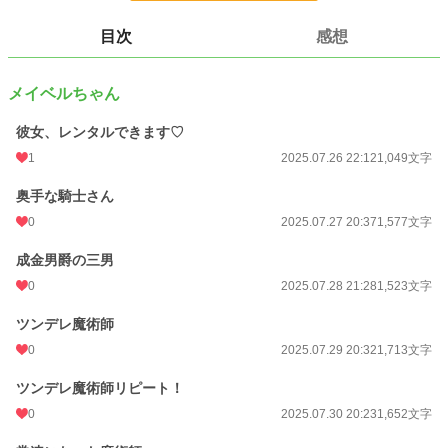
お相手の客は変わったり固定で登場したり、いろいろな予定です。
目次
感想
小説
228,788 位 / 228,788 件
恋愛
66,372 位 / 66,372 件
メイベルちゃん
お気に入り
1
彼女、レンタルできます♡
24h.ポイント
0 pt
1
2025.07.26 22:12
1,049文字
文字数
9,016
奥手な騎士さん
更新日時
0
2025.08.01 00:04
2025.07.27 20:37
1,577文字
初回公開日時
2025.07.26 22:12
成金男爵の三男
0
2025.07.28 21:28
1,523文字
週間ポイント
14 pt (70,247 位)
ツンデレ魔術師
月間ポイント
14 pt (108,258 位)
0
2025.07.29 20:32
1,713文字
年間ポイント
245 pt (121,047 位)
ツンデレ魔術師リピート！
累計ポイント
1,649 pt (174,660 位)
0
2025.07.30 20:23
1,652文字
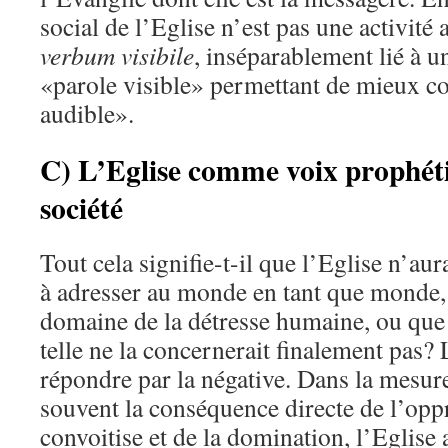
social de l’Eglise n’est pas une activité 
verbum visibile
, inséparablement lié à 
«parole visible» permettant de mieux c
audible».
C) L’Eglise comme voix prophéti
société
Tout cela signifie-t-il que l’Eglise n’au
à adresser au monde en tant que monde, 
domaine de la détresse humaine, ou que 
telle ne la concernerait finalement pas? L
répondre par la négative. Dans la mesure
souvent la conséquence directe de l’oppr
convoitise et de la domination, l’Eglise a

What you are asked to do: If the listing above includes images, copy every line of it exactly except those images.

Solution for this problem:
お相手の客は変わったり固定で登場したり、いろいろな予定です。
目次
感想
小説
228,788 位 / 228,788 件
恋愛
66,372 位 / 66,372 件
メイベルちゃん
お気に入り
1
彼女、レンタルできます♡
24h.ポイント
0 pt
1
2025.07.26 22:12
1,049文字
文字数
9,016
奥手な騎士さん
更新日時
0
2025.08.01 00:04
2025.07.27 20:37
1,577文字
初回公開日時
2025.07.26 22:12
成金男爵の三男
0
2025.07.28 21:28
1,523文字
週間ポイント
14 pt (70,247 位)
ツンデレ魔術師
月間ポイント
14 pt (108,258 位)
0
2025.07.29 20:32
1,713文字
年間ポイント
245 pt (121,047 位)
ツンデレ魔術師リピート！
累計ポイント
1,649 pt (174,660 位)
0
2025.07.30 20:23
1,652文字
social de l’Eglise n’est pas une activité 
verbum visibile
, inséparablement lié à 
«parole visible» permettant de mieux c
audible».
C) L’Eglise comme voix prophéti
société
Tout cela signifie-t-il que l’Eglise n’au
à adresser au monde en tant que monde, 
domaine de la détresse humaine, ou que 
telle ne la concernerait finalement pas? L
répondre par la négative. Dans la mesure
souvent la conséquence directe de l’oppr
convoitise et de la domination, l’Eglise a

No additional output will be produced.